=== Section Start ===

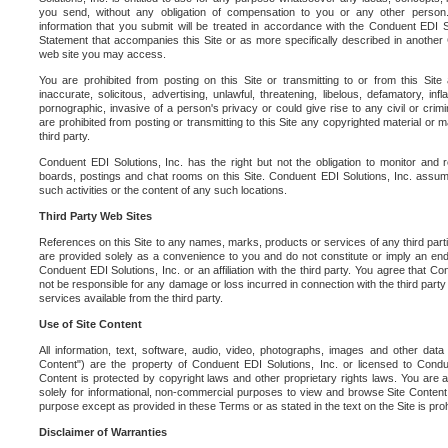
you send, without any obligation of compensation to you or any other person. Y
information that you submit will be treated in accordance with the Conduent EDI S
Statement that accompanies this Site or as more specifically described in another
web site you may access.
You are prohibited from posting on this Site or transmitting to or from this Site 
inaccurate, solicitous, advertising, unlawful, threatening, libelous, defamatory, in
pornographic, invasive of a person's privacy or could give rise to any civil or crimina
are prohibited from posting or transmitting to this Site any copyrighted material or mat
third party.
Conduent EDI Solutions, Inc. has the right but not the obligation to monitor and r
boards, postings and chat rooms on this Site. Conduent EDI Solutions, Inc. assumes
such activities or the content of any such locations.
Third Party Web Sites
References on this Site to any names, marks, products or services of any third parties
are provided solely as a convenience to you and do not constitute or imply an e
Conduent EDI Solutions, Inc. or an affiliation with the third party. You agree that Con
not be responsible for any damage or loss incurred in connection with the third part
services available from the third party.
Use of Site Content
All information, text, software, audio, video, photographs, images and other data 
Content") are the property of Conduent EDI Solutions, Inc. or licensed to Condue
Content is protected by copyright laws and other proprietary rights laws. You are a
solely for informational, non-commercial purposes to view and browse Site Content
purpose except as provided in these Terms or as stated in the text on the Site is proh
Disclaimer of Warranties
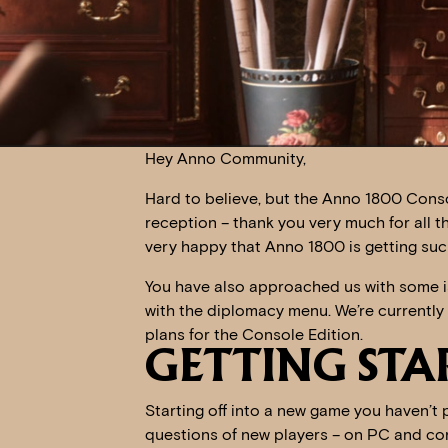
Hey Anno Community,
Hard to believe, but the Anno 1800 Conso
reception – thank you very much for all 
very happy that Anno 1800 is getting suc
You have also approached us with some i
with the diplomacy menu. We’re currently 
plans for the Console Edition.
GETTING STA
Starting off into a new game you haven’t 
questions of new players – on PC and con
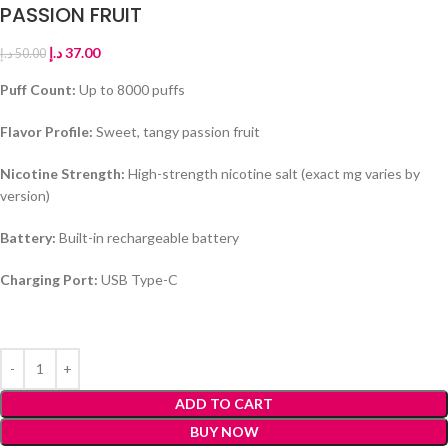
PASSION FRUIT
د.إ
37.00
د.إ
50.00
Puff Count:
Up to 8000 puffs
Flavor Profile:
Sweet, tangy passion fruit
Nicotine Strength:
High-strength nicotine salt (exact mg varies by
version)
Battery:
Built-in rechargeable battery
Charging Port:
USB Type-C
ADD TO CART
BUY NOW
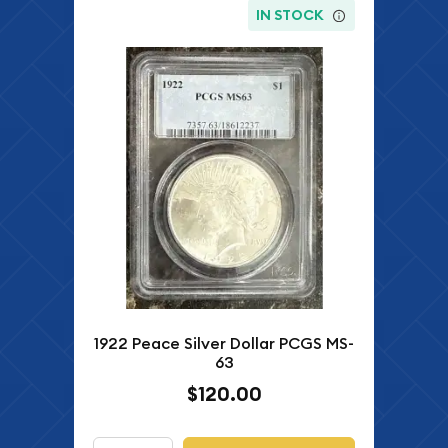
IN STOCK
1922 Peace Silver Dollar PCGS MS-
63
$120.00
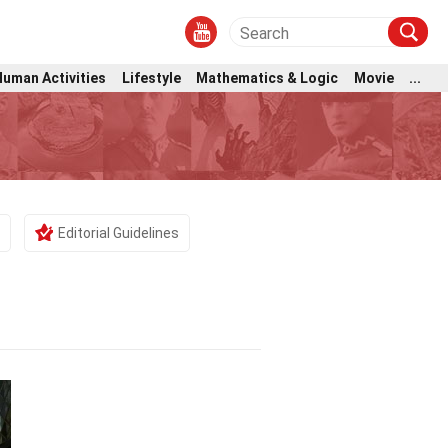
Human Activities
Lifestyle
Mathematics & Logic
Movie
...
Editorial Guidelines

=== Section End ===
=== Section Start ===

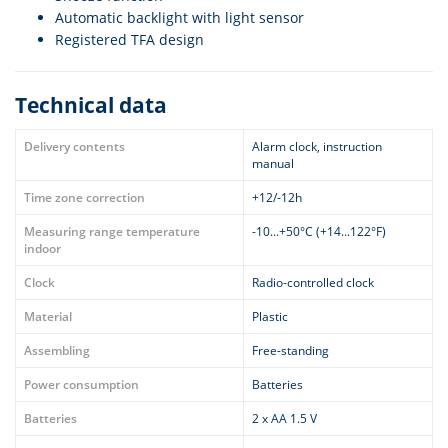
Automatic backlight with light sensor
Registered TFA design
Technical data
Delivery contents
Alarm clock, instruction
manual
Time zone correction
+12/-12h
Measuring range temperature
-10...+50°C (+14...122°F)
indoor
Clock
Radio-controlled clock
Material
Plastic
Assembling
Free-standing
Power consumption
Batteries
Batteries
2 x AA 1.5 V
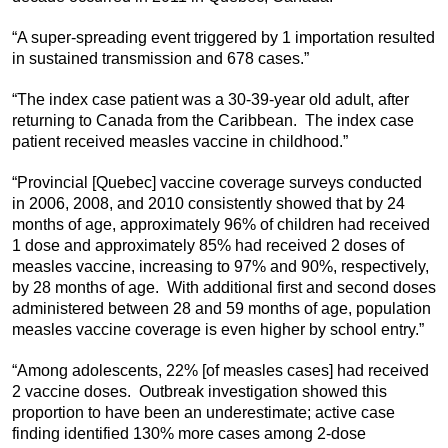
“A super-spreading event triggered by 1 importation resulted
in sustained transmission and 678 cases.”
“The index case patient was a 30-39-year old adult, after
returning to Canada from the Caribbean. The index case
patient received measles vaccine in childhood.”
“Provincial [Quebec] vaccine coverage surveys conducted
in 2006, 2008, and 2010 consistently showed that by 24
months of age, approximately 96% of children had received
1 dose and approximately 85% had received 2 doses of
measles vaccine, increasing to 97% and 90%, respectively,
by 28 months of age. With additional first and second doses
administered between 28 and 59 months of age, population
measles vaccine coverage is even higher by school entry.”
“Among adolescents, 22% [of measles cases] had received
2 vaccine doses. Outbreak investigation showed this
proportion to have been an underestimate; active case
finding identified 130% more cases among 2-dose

=== Section End ===

* _Aim of the task_: Take the lines above from the one containing "Human Activities" down to the one containing "Editorial Guidelines", and transcribe them exactly, both ends included.

* _Written response_:
Human Activities
Lifestyle
Mathematics & Logic
Movie
...
Editorial Guidelines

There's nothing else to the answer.